┌──
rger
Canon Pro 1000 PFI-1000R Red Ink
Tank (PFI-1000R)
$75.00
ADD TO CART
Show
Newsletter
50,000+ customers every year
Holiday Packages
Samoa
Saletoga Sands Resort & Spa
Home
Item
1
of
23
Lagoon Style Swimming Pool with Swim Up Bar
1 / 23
└──
┌──
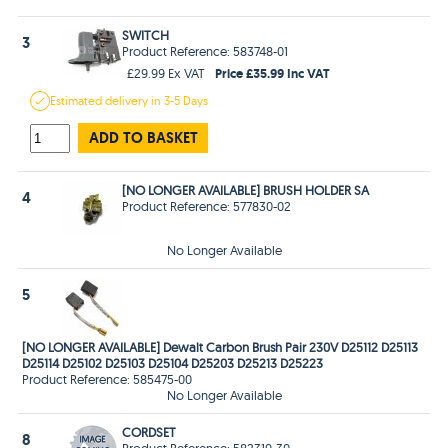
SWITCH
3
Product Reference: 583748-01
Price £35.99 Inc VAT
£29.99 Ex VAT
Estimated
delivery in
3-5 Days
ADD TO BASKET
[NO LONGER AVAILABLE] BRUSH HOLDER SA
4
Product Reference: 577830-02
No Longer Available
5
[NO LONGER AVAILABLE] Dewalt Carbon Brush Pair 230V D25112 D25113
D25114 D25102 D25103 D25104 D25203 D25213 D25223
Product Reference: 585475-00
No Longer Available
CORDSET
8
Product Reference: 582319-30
└──
**Task directions**.
For each line of the material that includes the word "Reference", make a copy.

**Answer section**.
Product Reference: 583748-01
Product Reference: 577830-02
Product Reference: 585475-00
Product Reference: 582319-30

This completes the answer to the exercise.